--- WORK TO BE COMPLETED ---
For this exercise, copy the records below exactly and exclude every image.

--- Collected data ---
--------
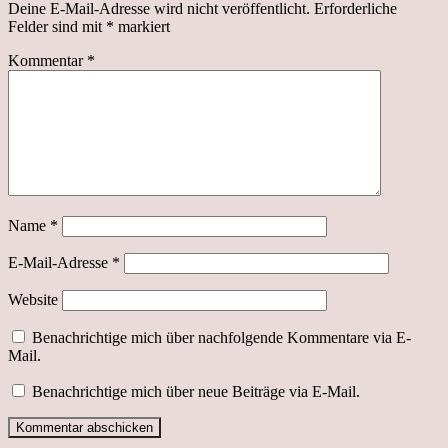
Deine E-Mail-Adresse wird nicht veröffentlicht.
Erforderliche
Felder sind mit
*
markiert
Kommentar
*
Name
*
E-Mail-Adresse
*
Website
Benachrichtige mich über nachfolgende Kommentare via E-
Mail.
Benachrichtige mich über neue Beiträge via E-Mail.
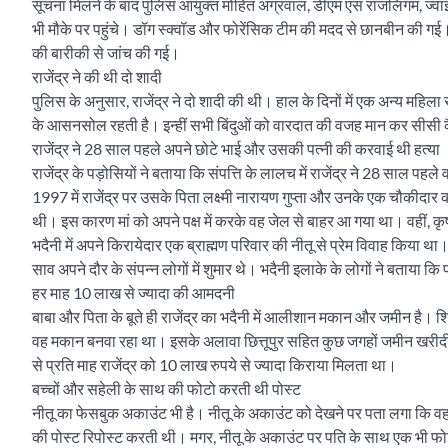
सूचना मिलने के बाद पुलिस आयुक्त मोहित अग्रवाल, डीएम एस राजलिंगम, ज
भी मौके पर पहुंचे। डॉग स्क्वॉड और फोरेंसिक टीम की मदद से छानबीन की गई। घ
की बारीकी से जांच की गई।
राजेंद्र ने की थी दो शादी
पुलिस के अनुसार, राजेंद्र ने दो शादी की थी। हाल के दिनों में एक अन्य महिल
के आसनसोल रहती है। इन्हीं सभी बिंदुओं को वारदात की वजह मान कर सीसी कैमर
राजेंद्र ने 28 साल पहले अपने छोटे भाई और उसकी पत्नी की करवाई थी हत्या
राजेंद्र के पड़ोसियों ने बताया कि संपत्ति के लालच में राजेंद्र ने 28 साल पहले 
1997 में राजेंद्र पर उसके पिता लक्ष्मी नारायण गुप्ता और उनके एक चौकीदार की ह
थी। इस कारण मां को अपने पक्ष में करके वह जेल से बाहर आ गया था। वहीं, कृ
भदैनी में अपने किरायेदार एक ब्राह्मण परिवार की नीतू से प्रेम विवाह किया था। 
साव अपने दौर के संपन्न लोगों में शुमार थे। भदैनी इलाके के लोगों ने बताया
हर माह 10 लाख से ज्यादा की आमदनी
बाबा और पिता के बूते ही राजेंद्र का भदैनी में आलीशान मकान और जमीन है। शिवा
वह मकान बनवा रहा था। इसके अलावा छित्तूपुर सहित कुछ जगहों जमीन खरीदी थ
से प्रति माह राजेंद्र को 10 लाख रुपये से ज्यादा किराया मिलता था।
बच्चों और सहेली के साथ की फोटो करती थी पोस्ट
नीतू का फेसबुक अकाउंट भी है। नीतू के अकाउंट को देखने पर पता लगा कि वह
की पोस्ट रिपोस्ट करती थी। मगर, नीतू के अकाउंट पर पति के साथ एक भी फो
--------
--- RESPONSE TO THE EXERCISE ---
Deine E-Mail-Adresse wird nicht veröffentlicht.
Erforderliche
Felder sind mit
*
markiert
Kommentar
*
Name
*
E-Mail-Adresse
*
Website
Benachrichtige mich über nachfolgende Kommentare via E-
Mail.
Benachrichtige mich über neue Beiträge via E-Mail.
सूचना मिलने के बाद पुलिस आयुक्त मोहित अग्रवाल, डीएम एस राजलिंगम, ज
भी मौके पर पहुंचे। डॉग स्क्वॉड और फोरेंसिक टीम की मदद से छानबीन की गई। घ
की बारीकी से जांच की गई।
राजेंद्र ने की थी दो शादी
पुलिस के अनुसार, राजेंद्र ने दो शादी की थी। हाल के दिनों में एक अन्य महिल
के आसनसोल रहती है। इन्हीं सभी बिंदुओं को वारदात की वजह मान कर सीसी कैमर
राजेंद्र ने 28 साल पहले अपने छोटे भाई और उसकी पत्नी की करवाई थी हत्या
राजेंद्र के पड़ोसियों ने बताया कि संपत्ति के लालच में राजेंद्र ने 28 साल पहले 
1997 में राजेंद्र पर उसके पिता लक्ष्मी नारायण गुप्ता और उनके एक चौकीदार की ह
थी। इस कारण मां को अपने पक्ष में करके वह जेल से बाहर आ गया था। वहीं, कृ
भदैनी में अपने किरायेदार एक ब्राह्मण परिवार की नीतू से प्रेम विवाह किया था। 
साव अपने दौर के संपन्न लोगों में शुमार थे। भदैनी इलाके के लोगों ने बताया
हर माह 10 लाख से ज्यादा की आमदनी
बाबा और पिता के बूते ही राजेंद्र का भदैनी में आलीशान मकान और जमीन है। शिवा
वह मकान बनवा रहा था। इसके अलावा छित्तूपुर सहित कुछ जगहों जमीन खरीदी थ
से प्रति माह राजेंद्र को 10 लाख रुपये से ज्यादा किराया मिलता था।
बच्चों और सहेली के साथ की फोटो करती थी पोस्ट
नीतू का फेसबुक अकाउंट भी है। नीतू के अकाउंट को देखने पर पता लगा कि वह
की पोस्ट रिपोस्ट करती थी। मगर, नीतू के अकाउंट पर पति के साथ एक भी फो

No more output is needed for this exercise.